Tri-campus community comes together for sustainability class
Kathryn Marshall | Friday, September 2, 2016
Notre Dame, Saint Mary’s and Holy Cross are united by a shared history, community and strong connection with the Congregation of Holy Cross. For the first time ever, the three schools are coming together in one classroom to learn about sustainability in a new course this fall.
Saint Mary’s associate professor of English and environmental studies Christopher Cobb said the goal of the course is to increase everyone’s knowledge of how sustainability works and how it relates to the identity of a Holy Cross community, and to explore whether sustainability is working on the three campuses.
A conversation between faculty from the three schools more than a year ago provided the inspiration for the class, he said.
“We talked about what we could do to foster a tri-campus approach to sustainability, what we could we do to foster sustainability on three campuses and also to build connections between the campuses, because sustainability is usually something that happens in community,” Cobb said.

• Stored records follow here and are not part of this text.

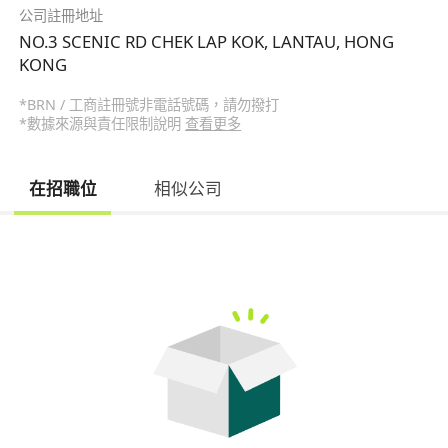
公司註冊地址
NO.3 SCENIC RD CHEK LAP KOK, LANTAU, HONG
KONG
*BRN / 工商註冊號非電話號碼，請勿撥打
*數據來源與責任限制說明
查看更多
在招職位
相似公司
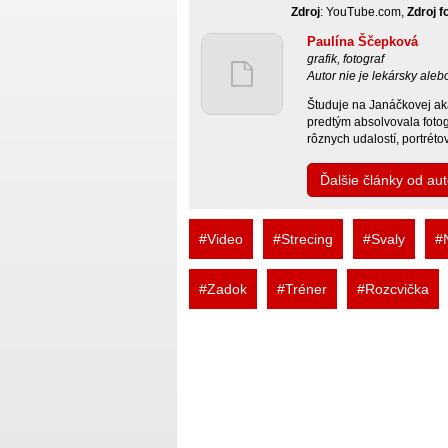
Zdroj
: YouTube.com,
Zdroj f
Paulína Ščepková
grafik, fotograf
Autor nie je lekársky ale
Študuje na Janáčkovej ak
predtým absolvovala fotogr
rôznych udalostí, portréto
Ďalšie články od au
#Video
#Strecing
#Svaly
#
#Zadok
#Tréner
#Rozcvička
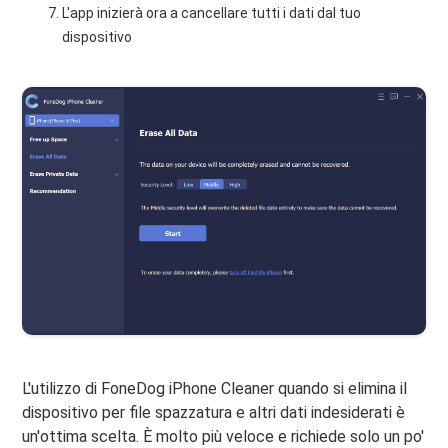
L'app inizierà ora a cancellare tutti i dati dal tuo
dispositivo
L'utilizzo di FoneDog iPhone Cleaner quando si elimina il
dispositivo per file spazzatura e altri dati indesiderati è
un'ottima scelta. È molto più veloce e richiede solo un po'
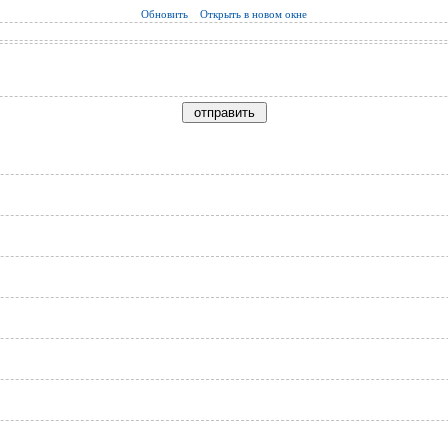
Обновить
Открыть в новом окне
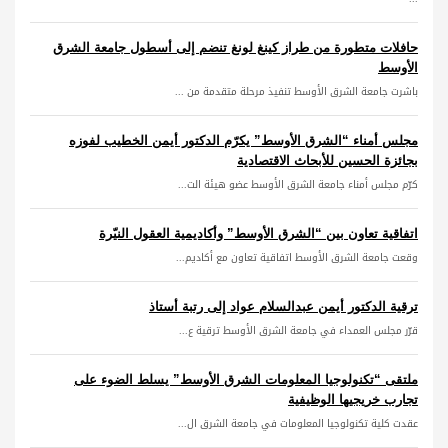
حافلات متطورة من طراز كينغ لونغ تنضم إلى أسطول جامعة الشرق
الأوسط
باشرت جامعة الشرق الأوسط تنفيذ مرحلة متقدمة من ...
مجلس أمناء “الشرق الأوسط” يكرّم الدكتور أيمن الخطيب لفوزه
بجائزة الحسين للأبحاث الاقتصادية
كرّم مجلس أمناء جامعة الشرق الأوسط عضو هيئة الت...
اتفاقية تعاون بين “الشرق الأوسط” وأكاديمية العقول النيّرة
وقعت جامعة الشرق الأوسط اتفاقية تعاون مع أكاديم...
ترقية الدكتور أيمن عبدالسلام عواد إلى رتبة أستاذ
قرّر مجلس العمداء في جامعة الشرق الأوسط ترقية ع...
ملتقى “تكنولوجيا المعلومات الشرق الأوسط” يسلط الضوء على
تجارب خريجيها الوظيفية
عقدت كلية تكنولوجيا المعلومات في جامعة الشرق ال...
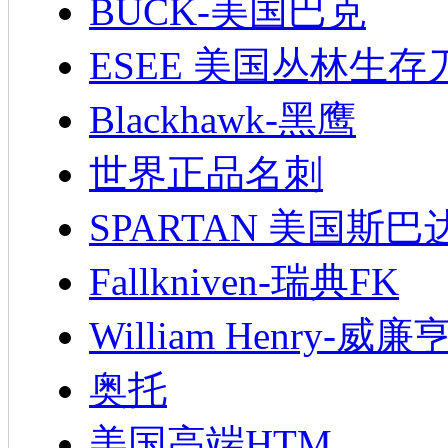
BUCK-美国巴克
ESEE 美国丛林生存
Blackhawk-黑鹰
世界正品名刺
SPARTAN 美国斯巴
Fallkniven-瑞典FK
William Henry-威廉
奥托
美国高端HTM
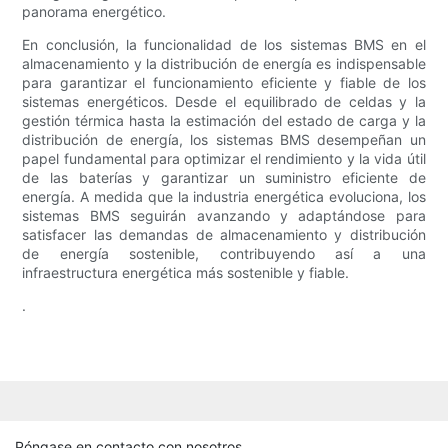
panorama energético.
En conclusión, la funcionalidad de los sistemas BMS en el
almacenamiento y la distribución de energía es indispensable
para garantizar el funcionamiento eficiente y fiable de los
sistemas energéticos. Desde el equilibrado de celdas y la
gestión térmica hasta la estimación del estado de carga y la
distribución de energía, los sistemas BMS desempeñan un
papel fundamental para optimizar el rendimiento y la vida útil
de las baterías y garantizar un suministro eficiente de
energía. A medida que la industria energética evoluciona, los
sistemas BMS seguirán avanzando y adaptándose para
satisfacer las demandas de almacenamiento y distribución
de energía sostenible, contribuyendo así a una
infraestructura energética más sostenible y fiable.
.
Póngase en contacto con nosotros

The course will have three titles, depending on which school a student attends: “Sustainability at Notre Dame,” “Sustainability at Saint Mary’s” or “Sustainability at Holy Cross.”
Cobb proposed the idea of a team-taught course because of the previous success Saint Mary’s had with such a course in the environmental studies department. He said a team-taught course allows the workload of an important class to be delegated to several faculty members who may not have the time to teach the class on their own.
“We really wanted a situation where anyone who wanted to study sustainability could take this course,” Cobb said. “I said, ‘We had great success with that class here at Saint Mary’s, so could we collaborate?’ That would enable us to do something together that none of us could accomplish individually. The group liked the idea so we started building the course, and now we’re offering it.”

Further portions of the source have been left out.